I lived by myself for the first time ever and I liked it, I even lost a lot of the extra weight I was carrying around, when I married the Professor I was a good 30 pounds lighter than I was when I met him. :) That didn't last long though. When I entered his world I entered a world that was very different from the life I had led most of my life. After being poor for decades suddenly I was comfortably middle class, I had a good paying job that I liked and co-workers who were nice to me. Except that was the problem you see.
Everything was so great I was waiting and worrying. Waiting for the second shoe to drop as they say, too much good luck just had to be followed by some really bad luck. Worrying and eating, eating because I could and because I was worried, I gained back the thirty pounds plus a lot more. When I was let go and then the Professor lost his job all I felt was releif, now I was back to a level I understand, still comfortable but all the fancy dinners and life theatre four times a year were gone. The Professor found another job quickly enough and so did I.
Except that eventually I had to move closer to my work or be up at 4 am every morning to catch the bus to be on time for my shift. I left because it made sense at the time but I wonder how my life would have been different if I hadn't left that first time. When I came back he and his roundhead brother had taken over the whole house and from then on I felt like an interloper.
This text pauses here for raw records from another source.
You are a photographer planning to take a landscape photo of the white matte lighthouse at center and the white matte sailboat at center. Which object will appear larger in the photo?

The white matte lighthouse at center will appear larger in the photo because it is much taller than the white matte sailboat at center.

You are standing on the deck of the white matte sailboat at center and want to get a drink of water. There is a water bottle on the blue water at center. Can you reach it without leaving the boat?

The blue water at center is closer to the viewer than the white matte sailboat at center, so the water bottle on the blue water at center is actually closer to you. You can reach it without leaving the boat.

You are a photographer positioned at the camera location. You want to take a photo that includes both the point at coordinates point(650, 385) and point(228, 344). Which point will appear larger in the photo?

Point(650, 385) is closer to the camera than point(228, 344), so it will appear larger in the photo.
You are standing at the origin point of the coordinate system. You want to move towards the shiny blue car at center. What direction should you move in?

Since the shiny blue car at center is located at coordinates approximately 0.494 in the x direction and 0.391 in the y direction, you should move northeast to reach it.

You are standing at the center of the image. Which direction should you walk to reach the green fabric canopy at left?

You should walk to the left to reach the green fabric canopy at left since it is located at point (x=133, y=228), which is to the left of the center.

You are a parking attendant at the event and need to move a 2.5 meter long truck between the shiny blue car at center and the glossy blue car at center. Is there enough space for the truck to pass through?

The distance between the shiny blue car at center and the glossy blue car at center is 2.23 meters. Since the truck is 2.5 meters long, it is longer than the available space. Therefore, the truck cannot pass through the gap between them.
I loved the Professor still, (as much as I am capable of anyway), but there was no room in his home and even less in his life for me.
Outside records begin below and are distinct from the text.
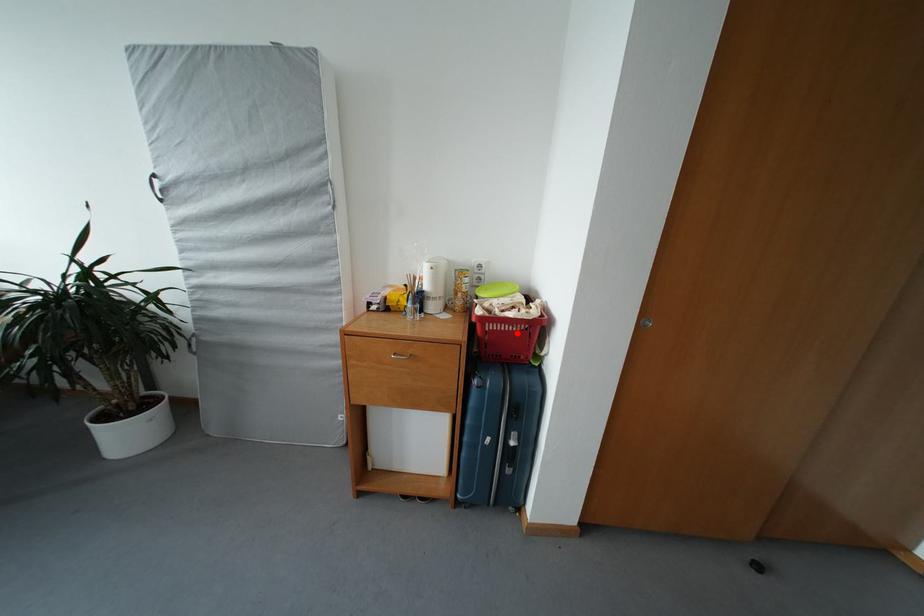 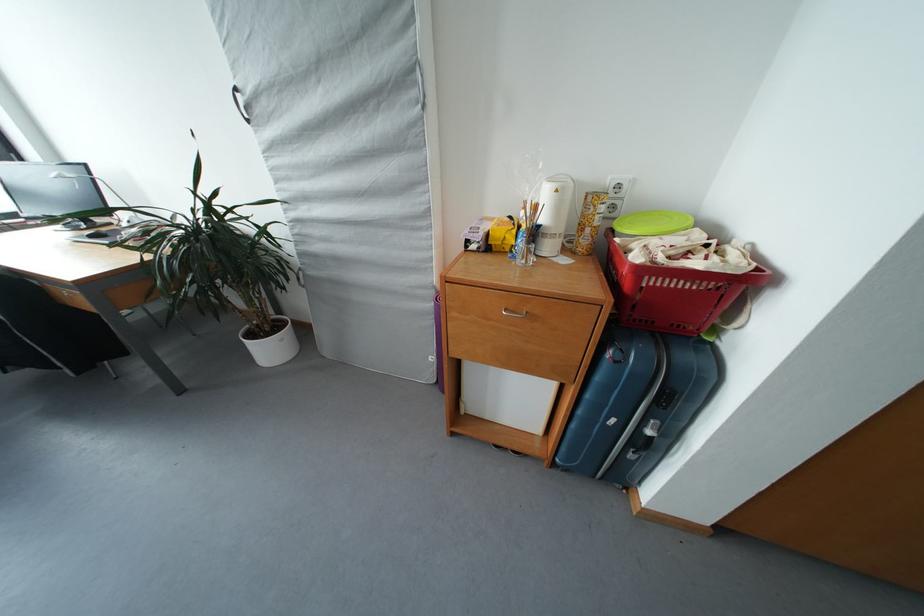 In the second image, find the point that corresponds to the highlighted location in the first image.

(694, 291) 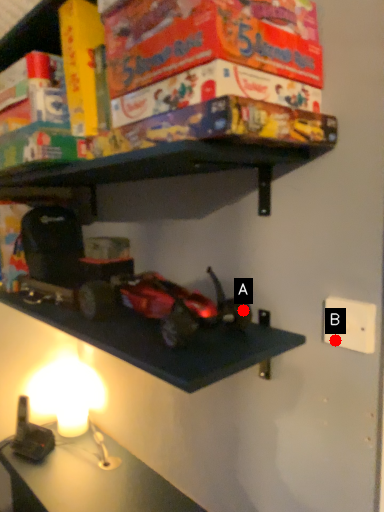 Question: Two points are circled on the image, labeled by A and B beside each circle. Among these points, which one is farthest from the camera?

Choices:
 (A) A is further
 (B) B is further

Answer: (A) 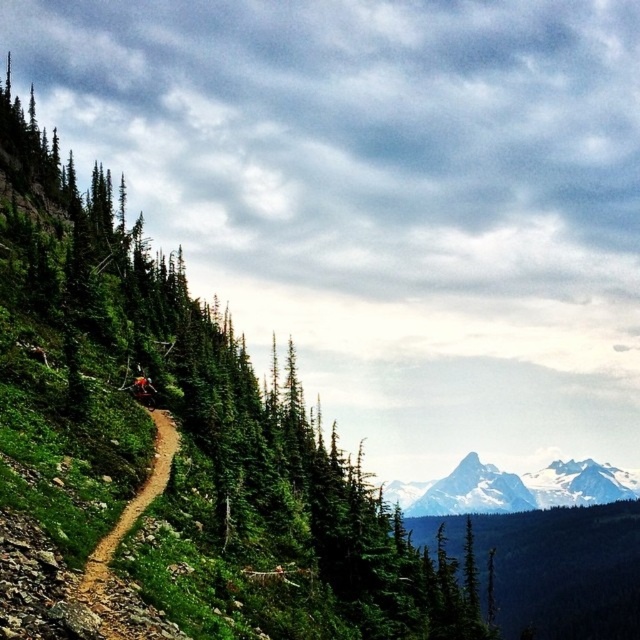 Question: Which point appears closest to the camera in this image?

Choices:
 (A) (515, 480)
 (B) (420, 586)

Answer: (B)

Question: Does green leafy tree at center-left have a larger size compared to white snow-covered mountain at center?

Choices:
 (A) yes
 (B) no

Answer: (A)

Question: Is green leafy tree at center-left behind white snow-covered mountain at center?

Choices:
 (A) no
 (B) yes

Answer: (A)

Question: Is green leafy tree at center-left bigger than white snow-covered mountain at center?

Choices:
 (A) yes
 (B) no

Answer: (A)

Question: Among these objects, which one is nearest to the camera?

Choices:
 (A) white snow-covered mountain at center
 (B) green leafy tree at center-left

Answer: (B)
Eventually I left again, knowing that there was no chance for me to ever return to his home or his life ever again. Well sorta, as you know we can't live together and we certainly don't have sex any more but still we talk every night and I visit about once every 30-60 days for a week or so at a time. It is a strange relationship we have these days. I still get mushy when I see him but when he is not around sometimes I wish he would just leave me alone.
There is a photo of me on my facebook profile, it is the last good photo I ever had taken, the me that sits here is beginning to show her age. At least the monthly cycle is gone, I'm willing to gain a few wrinkles for the removal of that mess. It was also the last time I remember ever moving about and enjoying it pain free. The Fibro set in sometime between that photo and my next yearly check-up.
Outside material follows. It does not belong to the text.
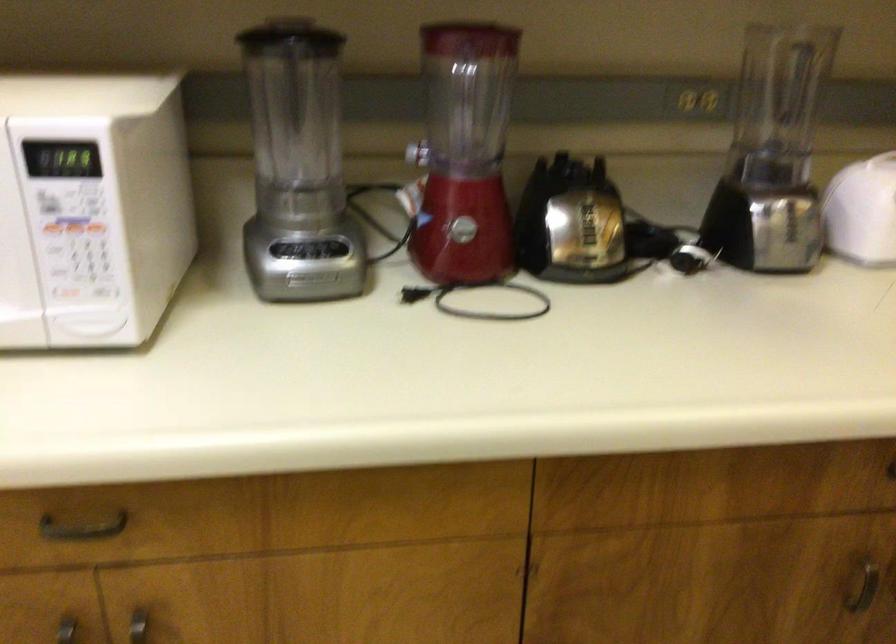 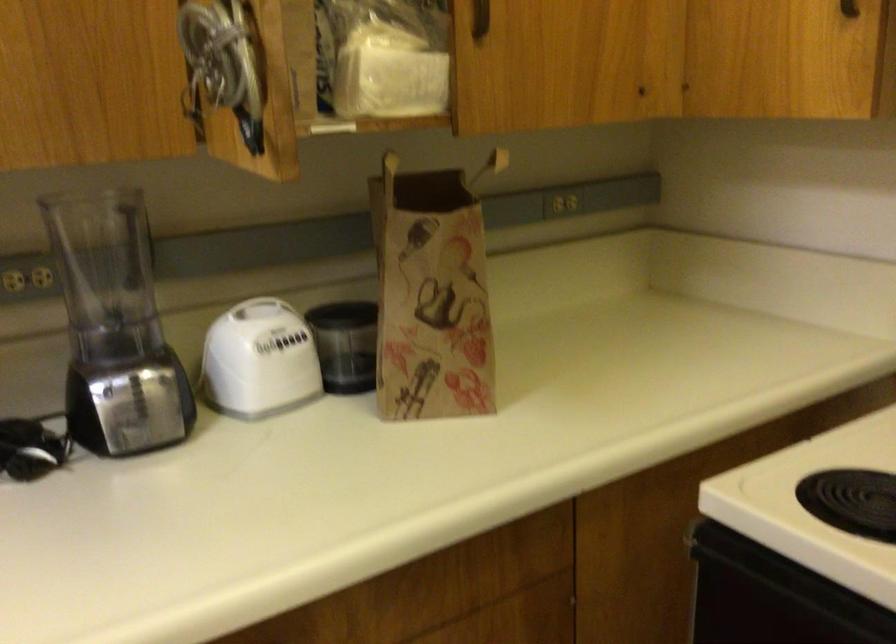 In the second image, find the point that corresponds to point 797,214 in the first image.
The first thing I noticed was that I was tired all the time not just some of the time and that those five hour walks I used to enjoy now were fifteen minutes at the most. When I had to do running around to do I was only able to manage half the number of stops that I used to be able to do and that after a couple of hours out I would come home and take a nap. Naps slowly but surely from being an occasional thing to being an every day thing, Finally I found myself buying Tylenol much more often and taking quite a few more in a day than the two I used to take to help me sleep. Not only that but my back still hurt even after taking the maximum recommended dose and then some.
Since my father died depression that the pills can't help with has set in and I am sleeping 12 to 15 hours out of every 24, I eat constantly and my I don't care attitude has in fact become a way of thinking. I do not have the energy any more to worry about how my actions might affect those around me. And once more it doesn't matter, I am dealing with my misery, they can deal with their own problems
When I go to see the doctor on the 14th I'm going to tell him the truth, that the pills aren't helping and that they haven't helped in several months. I will tell him about dad but I also plan to tell himthat I quit. I'm quitting controlling my diet, I'm quitting worrying if I am getting enough exercise and that generally if I had my way I would quit the human race completely except that I can't commit suicide instead I will die the day I get so fat my poor heart gives out and I'm not going to even try to prevent it.
I am tired, tired, tired and I want to be able to rest as long as I need to without feeling guilty about it.